Les manifestations anti–islam en Allemagne (PEGIDA) inquiètent

Posted by on 08/01/15

Eulogos s’est déjà exprimé, il y a peu de temps sur le sujet, et depuis, les faits ont confirmé son analyse. Les manifestations anti-islam continuent de prendre de l’ampleur à Dresde, dans l’est de l’Allemagne, et les autorités s’inquiétaient pour l’image du pays malgré une mobilisation anti-raciste majoritaire à l’échelle nationale. Dans un pays encore marqué par son passé nazi et qui cherche à attirer des immigrés pour compenser son déclin démographique, la multiplication de manifestations xénophobes ces dernières semaines a provoqué une levée de bouclier sans précédent: politiques, médias, milieux d’affaires et de nombreux citoyens sur les réseaux sociaux ou dans la rue, mobilisés contre l’islamophobie.

 Mardi 6 janvier le quotidien Bild, publiait une pétition de 50 personnalités disant « Non à Pegida », parmi lesquelles deux anciens chanceliers sociaux-démocrates, Gerhard Schröder et Helmut Schmidt.

 Oliver Bierhoff, le manageur de l’équipe d’Allemagne championne du monde de foot, louait, dans les colonnes du journal le plus lu d’Europe, les vertus de l’intégration, aux côtés d’artistes ou d’ecclésiastiques. parmi les signataires: sept ministres de l’actuel gouvernement. Le ministre des Finances, Wolfgang Schäuble, livrait ce commentaire: « les paroles ne remplacent pas les faits, l’Allemagne a besoin des immigrés ».

 La onzième marche organisée lundi soir janvier dans la capitale de la Saxe par un groupe baptisé « Européens patriotes contre l’islamisation de l?Occident » (Pegida) a réuni 18.000 participants, selon la police. Un record depuis que ce mouvement a débuté en octobre. Mais il n’a pas mobilisé ailleurs et les « anti-Pegida » étaient bien plus nombreux à travers le pays.

Ils étaient ainsi « plusieurs milliers » d’anti-Pegida à Cologne (ouest) où la cathédrale avait été éteinte en signe de protestation contre un mouvement qualifié de xénophobe.
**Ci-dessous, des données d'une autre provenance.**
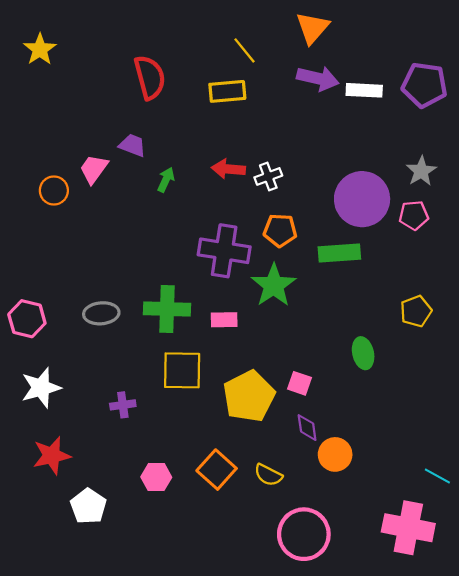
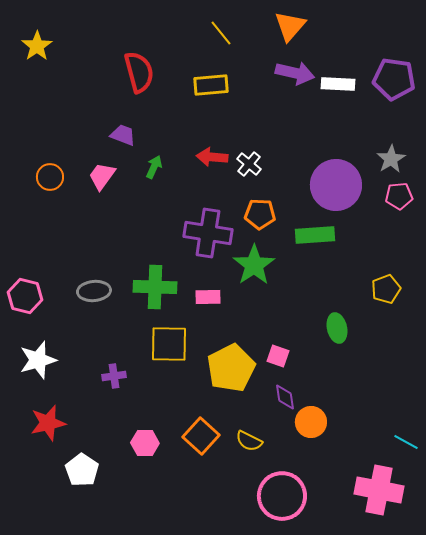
yellow line: (245, 50) -> (221, 33), moved
pink trapezoid: (94, 169) -> (102, 176), moved
white cross: (268, 176) -> (249, 164), turned -30
pink pentagon: (414, 215) -> (399, 196), moved

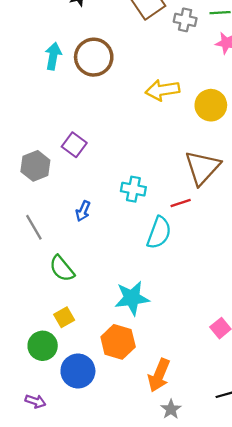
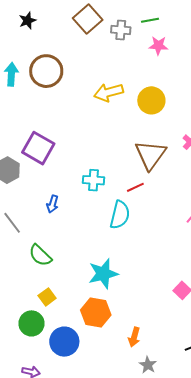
purple square: (74, 145) -> (38, 148), size x1.5
orange arrow: (159, 375) -> (134, 337), size x0.7

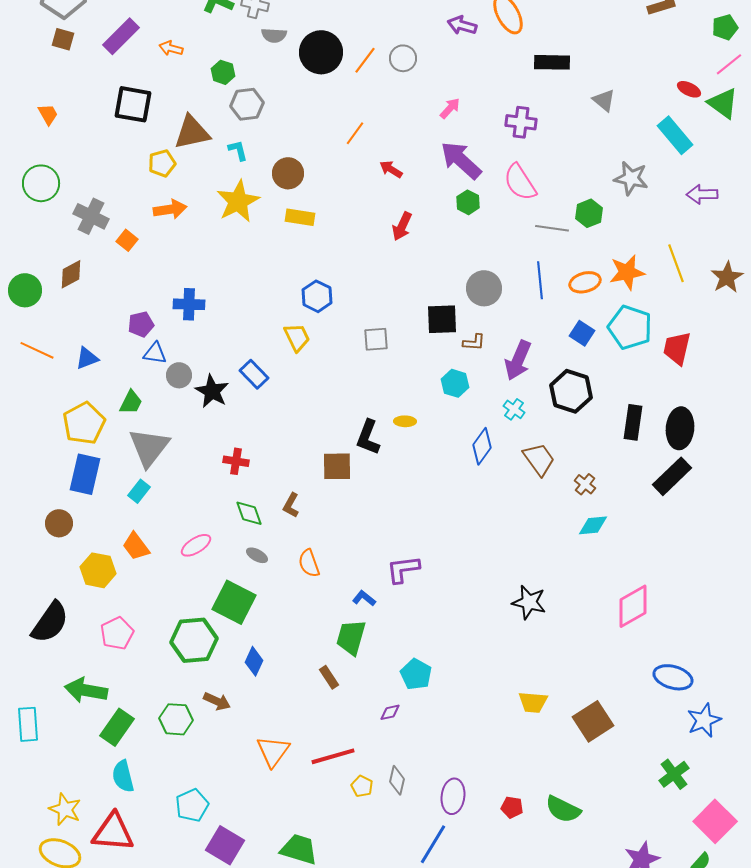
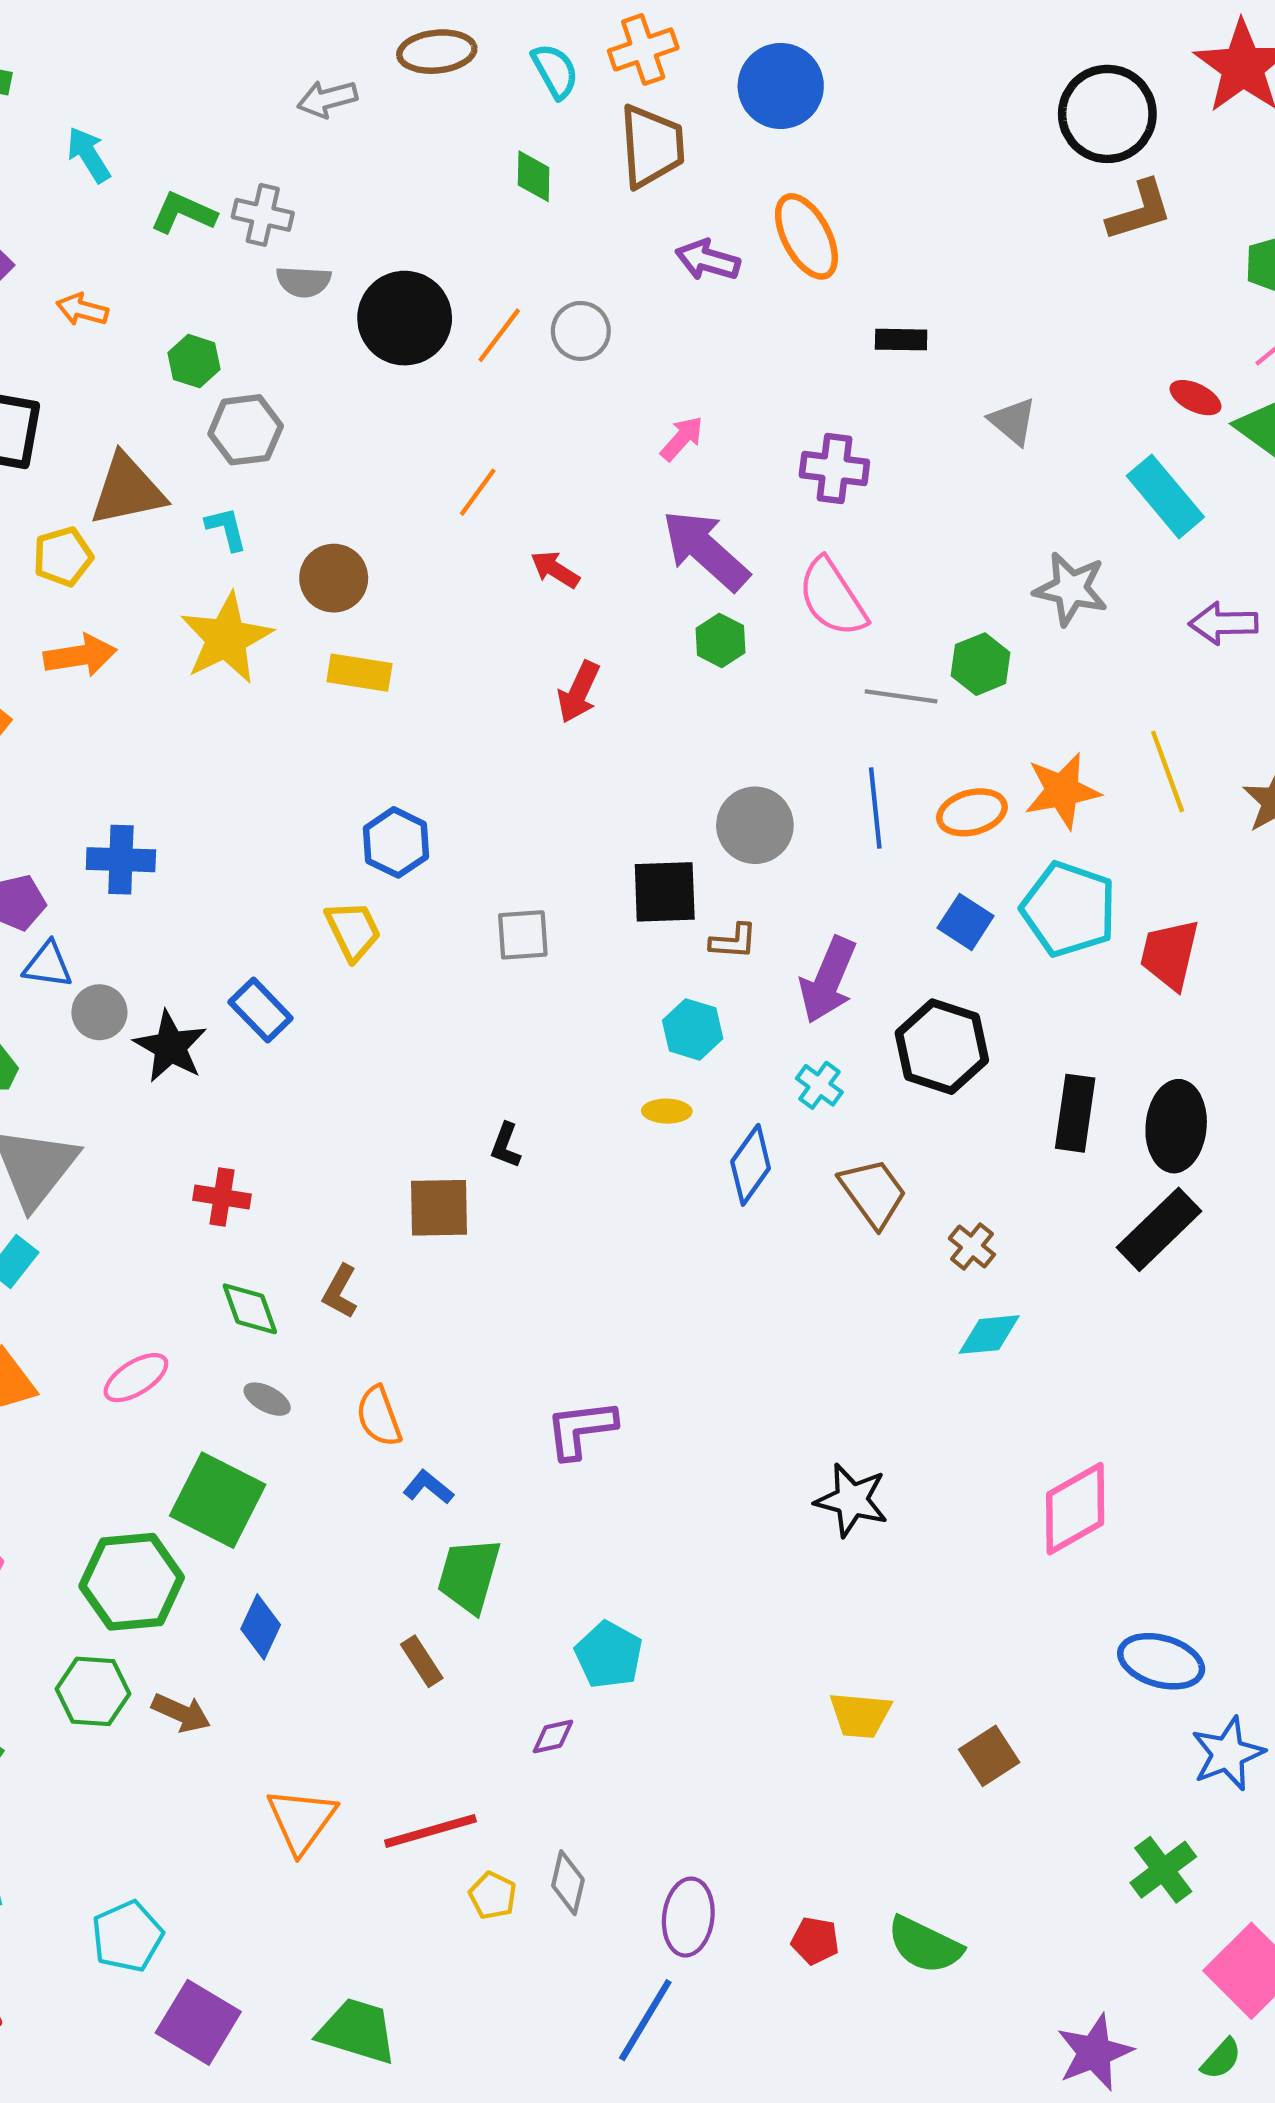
black rectangle: (552, 62) -> (901, 340), size x0.7
yellow ellipse: (405, 421) -> (667, 1111), moved
black L-shape: (368, 437) -> (506, 1145), size x0.6
blue L-shape: (364, 598) -> (428, 1487), moved
green hexagon: (176, 719) -> (93, 1691), moved
brown square: (593, 721) -> (989, 1756), size x0.7

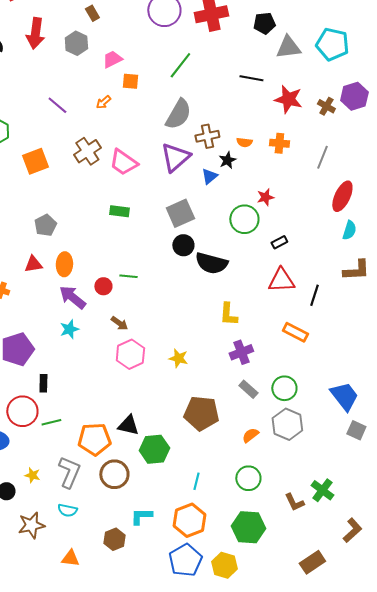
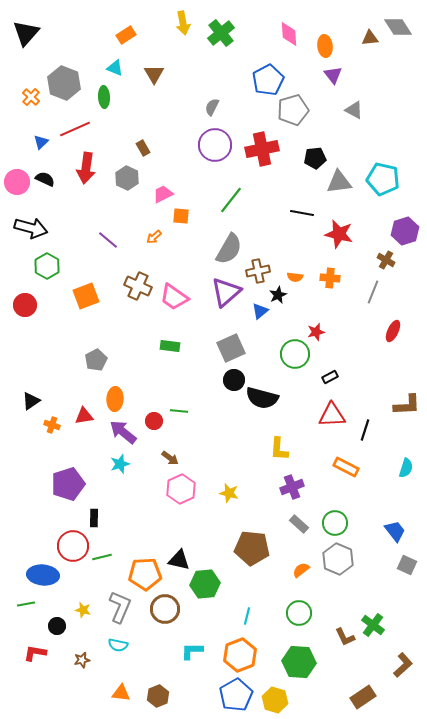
brown cross: (326, 106) -> (386, 260), moved
brown cross: (87, 151) -> (138, 286), turned -32
red ellipse: (342, 196) -> (393, 331), size x0.7
cyan semicircle: (349, 230) -> (406, 468), moved
red triangle: (33, 264) -> (84, 416), moved
blue trapezoid: (344, 396) -> (395, 531), size x0.7
brown star: (31, 525) -> (82, 660), size x0.6
brown hexagon: (114, 539) -> (158, 696), moved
A Berlin, l’éclairage de la porte de Brandebourg avait également été éteint et 5.000 contre-manifestants s’étaient mobilisés.

 Dans son allocution du Nouvel An, la chancelière Angela Merkel avait critiqué les meneurs du mouvement anti-islam, épinglant des personnes au « coeur » rempli de « préjugés » et de « haine ». Elle a appelé ses compatriotes à ne pas participer aux manifestations. « L’immigration est un bien pour nous tous,a-t-elle poursuivit » Jugeant « naturel d’accueillir ceux qui y cherchent refuge ».

 « Pegida ne nuit pas seulement à notre pays, mais donne aussi une mauvaise image de l’Allemagne à l’étranger », a déclaré le chef de la diplomatie allemande Frank-Walter Steinmeier, dans des tweets relayés par son ministère, y compris en langue anglaise.

Le patronat s’est inquiété également. « L’impression qu’on manifeste chez nous contre les étrangers nuit à l’Allemagne », a affirmé Ingo Kramer, président de la Fédération des employeurs.

Dans le cortège de Dresde lundi soir, pas ou peu de crânes rasés mais de simples citoyens, souvent âgés, portant drapeaux et parfois crucifix aux couleurs de l’Allemagne. Ces manifestants disent se sentir menacés par l’immigration, dans ce Land d’ex-Allemagne de l’Est qui ne compte pourtant que 2,2% d’habitants d’origine étrangère, l’un des pourcentages les plus faibles du pays.

 Même minoritaire, ce mouvement met mal à l’aise une Allemagne marquée par l’idéologie raciste de la dictature nazie, par sa responsabilité dans l’extermination des juifs, et qui cherche à présenter une image d’ouverture sur le monde. « Justement en Allemagne, nous devons avoir l’oreille sensible quand une minorité religieuse devient le bouc émissaire de problèmes » de société, souligne Werner Schiffhauer, universitaire et président du Conseil des migrations, qui regroupe des chercheurs sur ce thème. Là où par le passé on affirmait lutter « contre la judéisation de la société allemande », on parle « aujourd’hui d' »une islamisation de l’Occident » fantasmée par une propagande qui se ferme à toute raison », fait-il remarquer. « Nous avons besoin d’une nouvelle représentation de l’Allemagne », a estimé Naika Foroutan, sociologue de l’Université Humbolt à Berlin. « Trop longtemps le message qui nous a façonnés était que l’Allemagne n’était pas un pays d’immigration alors que l’Allemagne l’était de fait », a-t-elle affirmé à la télévision.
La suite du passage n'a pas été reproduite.